While her comment didn’t make me cancel the Halloween party I’d promised my daughter (13), it did remind me that prior to becoming a parent, I’d been anti-Halloween too.
I’d preferred Guy Fawkes Night, believing it to be a more patriotic tradition until I discovered recently that Halloween was a British export to America.
Who’s That Guy?
Even so, when I was a child, we never celebrated Halloween. My first taste of trick or treating was when I spent a year in the USA at the age of eight. No-one over there had ever heard of Guy Fawkes Night. Fireworks, they told me, were for the Fourth of July, not the Fifth of November.
Back on home turf, we resumed our annual family Guy Fawkes parties. As a child, chucking an effigy on a bonfire and watching it burn never bothered me. These days, that spectacle horrifies me. Even if Guy Fawkes was caught red-handed in the act of attempted mass murder, burning him in effigy for hundreds of years afterwards is hardly a civilised response. It’s not far removed from reenacting a public hanging with a mannequin, or seeing a dressmaker’s dummy hung, drawn and quartered.
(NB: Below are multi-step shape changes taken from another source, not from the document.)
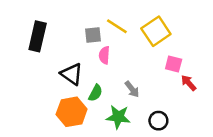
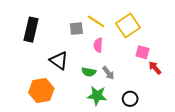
pink semicircle: (104, 55) -> (98, 45), moved
green semicircle: (95, 93) -> (89, 72), moved, turned 72
orange hexagon: (72, 112) -> (41, 91), moved

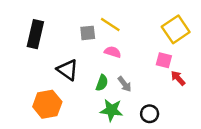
yellow square: (128, 25) -> (176, 29), moved
pink semicircle: (98, 45) -> (113, 52), turned 104
green semicircle: (89, 72) -> (102, 83), turned -80

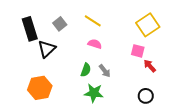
gray square: (88, 33) -> (60, 24), moved, turned -32
black rectangle: (35, 34) -> (30, 29), turned -30
black triangle: (67, 70) -> (47, 49), moved, turned 42
black circle: (150, 114) -> (146, 96), moved

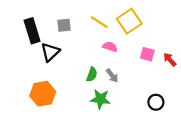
gray square: (60, 24) -> (64, 25), turned 32
yellow square: (148, 25) -> (129, 21), moved
pink semicircle: (95, 44) -> (110, 47), moved
red arrow: (150, 66) -> (170, 60), moved

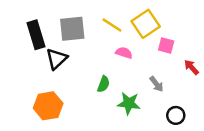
gray square: (64, 25) -> (72, 29), size x1.6
pink square: (147, 54) -> (166, 46), moved
gray arrow: (112, 76) -> (157, 84), moved
green star: (100, 99) -> (129, 103), moved

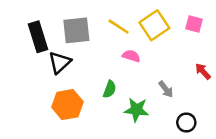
pink square: (166, 46) -> (194, 24), moved
orange hexagon: (48, 106) -> (67, 105), moved

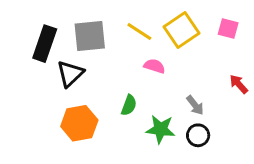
black rectangle: (38, 37) -> (45, 44), turned 36
black circle: (186, 122) -> (198, 135), moved

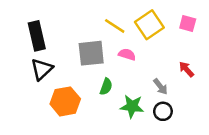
gray square: (90, 36) -> (91, 53), moved
black rectangle: (45, 44) -> (37, 36), turned -32
black triangle: (70, 74) -> (42, 69), moved
red arrow: (239, 84) -> (186, 69), moved

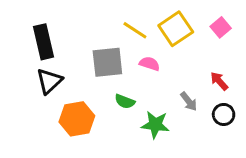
pink square: (188, 23) -> (221, 27), turned 35
green semicircle: (106, 87) -> (125, 101), turned 91
black circle: (163, 111) -> (224, 114), moved

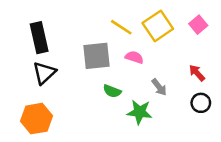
gray arrow: (189, 101) -> (159, 87), moved
orange hexagon: (77, 119) -> (36, 119), moved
Variation on a Horrid Theme
These days most Guy Fawkes Night parties have moved away from the original cast, losing any historic justification in the process. Some communities even have elections to choose who to burn in effigy. I daresay there will be plenty of Donald Trumps atop our nation’s bonfires this month. To be fair, his hair would make a great firelighter.
I hadn’t realised how strongly I felt about this issue until I read a request from our local Fireworks Party committee to send along the scarecrows from the recent village scarecrow trail to grace this year’s bonfire. I was aghast, and not only because four new IKEA lime-green blankets went into the giant Very Hungry Caterpiller in our front garden. Most of the other scarecrows had been equally lovable figures, including a sweet elderly couple with a zimmer frame outside the local retirement home. I imagined local children being traumatised by seeing their favourite storybook characters go up in smoke, their parents worrying that granny had wandered into the danger zone by mistake.
So my vote goes for a humane rethink of Guy Fawkes. By all means keep the bonfires and the fireworks. I’m even happy for you to make a Guy. But when you’ve finished, please don’t burn him at the stake. Just chuck him in your cellar, lock the door, and throw away the key. Or export him to the States to stand as president. They could do with a good guy as candidate.